Finalmente, de tanta suposta cultura e mesmo sem sair do âmbito restrito dela, não se colhe grande fruto. Há alguma ideia notável nos suporíferos discursos de Sampaio, por exemplo? Há tiradas infelizes, como a do défice para lá da vida (não foi isto que ele disse, não) ou simples truismos inócuos. Recentemente, citou uma frase de Pessoa (citação que Sócrates tem usado repetidamente) para condenação do pessimismo e elevação da auto-estima, como agora se diz. "Uma nação que habitualmente pense mal de si mesma..." é uma citação inadequada: se estivéssemos a pensar mal de nós mesmos não acharíamos tão natural manter e merecer a vidinha bem acima das posses. Além disso, para apelar à vulgaridade do "pensamento positivo" não precisamos de invocar intelectuais nem poetas: as cartomantes e redactoras de zodíacos fazem-no com mais competência.

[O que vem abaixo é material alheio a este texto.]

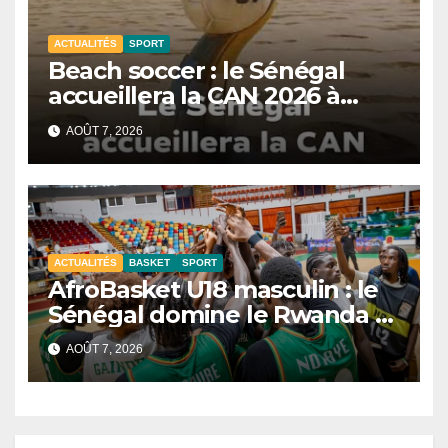
ACTUALITÉS
SPORT
Beach soccer : le Sénégal
accueillera la CAN 2026 à
Dakar.
AOÛT 7, 2026
ACTUALITÉS
BASKET
SPORT
AfroBasket U18 masculin : le
Sénégal domine le Rwanda et
réussit son entrée
AOÛT 7, 2026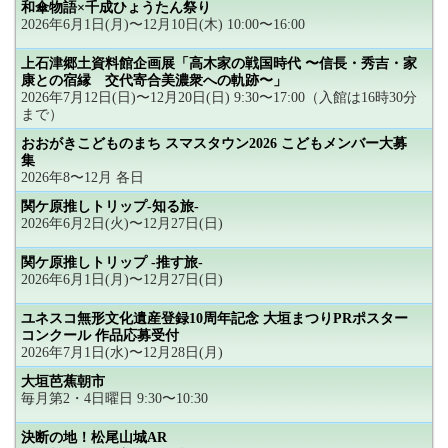
和傘物語×千成ひょうたん祭り
2026年6月1日(月)〜12月10日(木) 10:00〜16:00
上石津郷土資料館企画展「高木家の戦国時代 〜信長・秀吉・家
康との宿縁 交代寄合美濃衆への軌跡〜」
2026年7月12日(日)〜12月20日(日) 9:30〜17:00（入館は16時30分
まで）
おおがきこどものまち スマスタウン2026 こどもメンバー大募
集
2026年8〜12月 各日
関ケ原推しトリップ-知る旅-
2026年6月2日(火)〜12月27日(日)
関ケ原推しトリップ -推す旅-
2026年6月1日(月)〜12月27日(日)
ユネスコ無形文化遺産登録10周年記念 大垣まつりPRポスター
コンクール 作品応募受付
2026年7月1日(水)〜12月28日(月)
大垣芭蕉朝市
毎月第2・4日曜日 9:30〜10:30
決断の地！松尾山城AR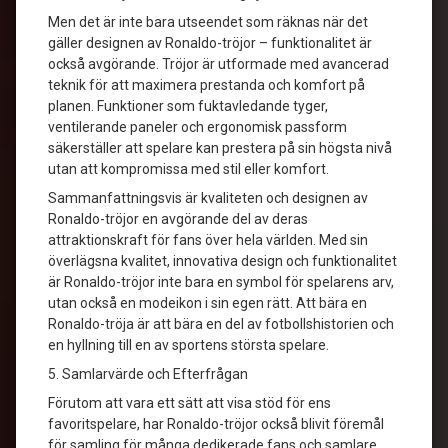
Men det är inte bara utseendet som räknas när det
gäller designen av Ronaldo-tröjor – funktionalitet är
också avgörande. Tröjor är utformade med avancerad
teknik för att maximera prestanda och komfort på
planen. Funktioner som fuktavledande tyger,
ventilerande paneler och ergonomisk passform
säkerställer att spelare kan prestera på sin högsta nivå
utan att kompromissa med stil eller komfort.
Sammanfattningsvis är kvaliteten och designen av
Ronaldo-tröjor en avgörande del av deras
attraktionskraft för fans över hela världen. Med sin
överlägsna kvalitet, innovativa design och funktionalitet
är Ronaldo-tröjor inte bara en symbol för spelarens arv,
utan också en modeikon i sin egen rätt. Att bära en
Ronaldo-tröja är att bära en del av fotbollshistorien och
en hyllning till en av sportens största spelare.
5. Samlarvärde och Efterfrågan
Förutom att vara ett sätt att visa stöd för ens
favoritspelare, har Ronaldo-tröjor också blivit föremål
för samling för många dedikerade fans och samlare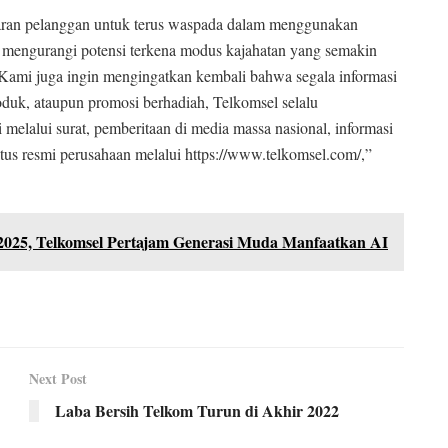
aran pelanggan untuk terus waspada dalam menggunakan
n mengurangi potensi terkena modus kajahatan yang semakin
 Kami juga ingin mengingatkan kembali bahwa segala informasi
duk, ataupun promosi berhadiah, Telkomsel selalu
elalui surat, pemberitaan di media massa nasional, informasi
situs resmi perusahaan melalui https://www.telkomsel.com/,”
025, Telkomsel Pertajam Generasi Muda Manfaatkan AI
Next Post
Laba Bersih Telkom Turun di Akhir 2022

Pessoa disse do "escol" que ele se distinguia por ter a capacidade de criticar com ideias próprias, mas que podem não ser fundamentais. "A tragédia mental de Portugal presente é que (...) o nosso escol é estruturalmente provinciano." "O síndroma provinciano compreende, pelo menos (...) o entusiasmo e a admiração pelo progresso e pela modernidade(...)" "Os civilizados criam o progresso, (...), a modernidade; por isso não lhes atribuem importância de maior. (...) Quem não produz é que admira a produção." Quantas oportunidades perdidas para fazer umas citações menos redondas.